What Is Inclusive Language And Why Is It Dangerous?
By CNA
By Julieta Villar
The move toward so-called inclusive language finds its origins in the feminist movement where activists considered sexist the generic masculine form of words, which has perennially been understood to include both men and women.
In the past, for example, no one thought of challenging “for the good of mankind” as excluding women. However, the feminist movement drew heightened sensitivity to what activists considered the “patriarchal” nature of language.
Various publications started to use terms or forms of words that made it clear that a job could be performed by both men and women. Hence “fireman” became “firefighter” and “mankind” became “humankind,” etc.
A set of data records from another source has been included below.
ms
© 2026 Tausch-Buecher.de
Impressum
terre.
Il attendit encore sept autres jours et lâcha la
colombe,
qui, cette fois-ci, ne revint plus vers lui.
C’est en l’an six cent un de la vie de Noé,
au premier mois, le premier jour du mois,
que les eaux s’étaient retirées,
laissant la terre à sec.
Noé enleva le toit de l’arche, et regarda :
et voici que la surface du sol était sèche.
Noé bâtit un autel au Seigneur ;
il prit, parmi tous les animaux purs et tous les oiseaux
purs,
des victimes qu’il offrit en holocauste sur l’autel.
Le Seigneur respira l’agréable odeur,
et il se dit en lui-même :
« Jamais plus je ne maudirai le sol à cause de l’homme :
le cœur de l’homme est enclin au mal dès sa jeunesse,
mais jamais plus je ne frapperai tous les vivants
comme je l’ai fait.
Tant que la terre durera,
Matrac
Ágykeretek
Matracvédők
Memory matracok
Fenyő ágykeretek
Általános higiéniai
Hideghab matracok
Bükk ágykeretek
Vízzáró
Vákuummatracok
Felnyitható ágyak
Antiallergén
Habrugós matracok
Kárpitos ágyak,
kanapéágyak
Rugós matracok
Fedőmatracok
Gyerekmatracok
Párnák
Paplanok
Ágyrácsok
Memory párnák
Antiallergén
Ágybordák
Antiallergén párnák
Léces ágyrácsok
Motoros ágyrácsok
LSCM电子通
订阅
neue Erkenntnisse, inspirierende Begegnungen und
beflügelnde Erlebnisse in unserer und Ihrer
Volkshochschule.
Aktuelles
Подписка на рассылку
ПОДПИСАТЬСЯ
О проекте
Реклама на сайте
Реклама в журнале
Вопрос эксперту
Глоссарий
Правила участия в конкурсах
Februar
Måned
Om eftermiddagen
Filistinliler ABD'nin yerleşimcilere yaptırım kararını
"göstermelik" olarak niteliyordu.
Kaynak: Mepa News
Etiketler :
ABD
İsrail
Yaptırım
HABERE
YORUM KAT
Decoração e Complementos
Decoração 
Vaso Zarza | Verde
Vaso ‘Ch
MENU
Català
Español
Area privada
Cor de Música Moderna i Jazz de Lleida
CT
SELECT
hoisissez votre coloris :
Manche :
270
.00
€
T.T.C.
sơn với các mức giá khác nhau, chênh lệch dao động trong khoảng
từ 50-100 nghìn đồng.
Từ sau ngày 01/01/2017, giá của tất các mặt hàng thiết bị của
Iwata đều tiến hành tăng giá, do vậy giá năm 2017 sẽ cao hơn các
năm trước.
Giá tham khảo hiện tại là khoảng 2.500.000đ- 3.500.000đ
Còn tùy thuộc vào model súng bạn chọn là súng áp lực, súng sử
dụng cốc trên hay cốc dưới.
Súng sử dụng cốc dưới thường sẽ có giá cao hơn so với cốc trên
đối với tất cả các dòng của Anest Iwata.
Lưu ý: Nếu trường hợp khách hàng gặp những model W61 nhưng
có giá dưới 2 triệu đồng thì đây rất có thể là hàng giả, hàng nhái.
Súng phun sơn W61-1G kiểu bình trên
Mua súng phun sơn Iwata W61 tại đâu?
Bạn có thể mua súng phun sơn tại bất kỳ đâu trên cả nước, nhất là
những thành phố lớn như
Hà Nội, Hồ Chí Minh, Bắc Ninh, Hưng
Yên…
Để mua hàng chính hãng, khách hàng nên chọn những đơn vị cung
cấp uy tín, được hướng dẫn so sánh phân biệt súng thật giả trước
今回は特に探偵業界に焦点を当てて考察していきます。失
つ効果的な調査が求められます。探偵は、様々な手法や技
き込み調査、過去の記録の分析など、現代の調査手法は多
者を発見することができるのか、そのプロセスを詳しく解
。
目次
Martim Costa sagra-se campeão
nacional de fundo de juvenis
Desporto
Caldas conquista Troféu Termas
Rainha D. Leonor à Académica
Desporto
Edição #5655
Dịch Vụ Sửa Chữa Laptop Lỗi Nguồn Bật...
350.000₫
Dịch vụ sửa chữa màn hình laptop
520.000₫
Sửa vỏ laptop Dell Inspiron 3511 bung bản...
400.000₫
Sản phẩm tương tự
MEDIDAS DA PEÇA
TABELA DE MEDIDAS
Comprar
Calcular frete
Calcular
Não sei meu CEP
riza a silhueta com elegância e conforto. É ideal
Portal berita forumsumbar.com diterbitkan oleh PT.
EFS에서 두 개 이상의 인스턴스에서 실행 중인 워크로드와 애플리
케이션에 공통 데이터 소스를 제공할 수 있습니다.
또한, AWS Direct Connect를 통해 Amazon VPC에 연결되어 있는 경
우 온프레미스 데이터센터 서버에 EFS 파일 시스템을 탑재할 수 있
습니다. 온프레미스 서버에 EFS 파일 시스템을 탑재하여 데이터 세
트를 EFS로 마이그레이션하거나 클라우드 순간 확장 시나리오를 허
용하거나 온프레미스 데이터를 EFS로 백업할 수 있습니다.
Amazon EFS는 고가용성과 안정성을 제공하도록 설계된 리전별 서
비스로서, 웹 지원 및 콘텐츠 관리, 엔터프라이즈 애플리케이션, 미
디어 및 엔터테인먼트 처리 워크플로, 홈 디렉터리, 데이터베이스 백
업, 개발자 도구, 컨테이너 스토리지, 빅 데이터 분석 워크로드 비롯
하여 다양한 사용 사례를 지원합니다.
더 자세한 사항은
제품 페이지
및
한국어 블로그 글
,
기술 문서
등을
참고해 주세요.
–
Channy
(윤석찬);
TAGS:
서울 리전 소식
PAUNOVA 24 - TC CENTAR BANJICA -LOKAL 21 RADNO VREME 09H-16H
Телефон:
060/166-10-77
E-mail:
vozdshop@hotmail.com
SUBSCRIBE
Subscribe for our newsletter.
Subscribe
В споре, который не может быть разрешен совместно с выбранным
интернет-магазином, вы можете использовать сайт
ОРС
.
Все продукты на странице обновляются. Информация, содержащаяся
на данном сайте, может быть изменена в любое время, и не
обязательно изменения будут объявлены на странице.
While some of these changes are not that dramatic or noticeable in English, introducing inclusive wording in languages such as Spanish, where nouns are either grammatically masculine or feminine, becomes quite obvious due to the novel alteration of noun endings.
Gender-neutral language has similarly become an issue in Germany, as German nouns are also either masculine or feminine.
Inclusive language has also been identified as “one of the tools” of gender ideology, a school of thought that has been repeatedly criticized by the Catholic Church.
Pope Francis has warned about this school of thought on several occasions. As recently as March 1, for example, the Holy Fatherpointed out that gender ideology “erases differences and makes everything the same; erasing differences is erasing humanity.”
What does inclusive language mean?
The Royal Spanish Academy, considered the definitive authority on what is correct Spanish, describes inclusive language as “a set of strategies that aim to avoid the generic use of the grammatical masculine.”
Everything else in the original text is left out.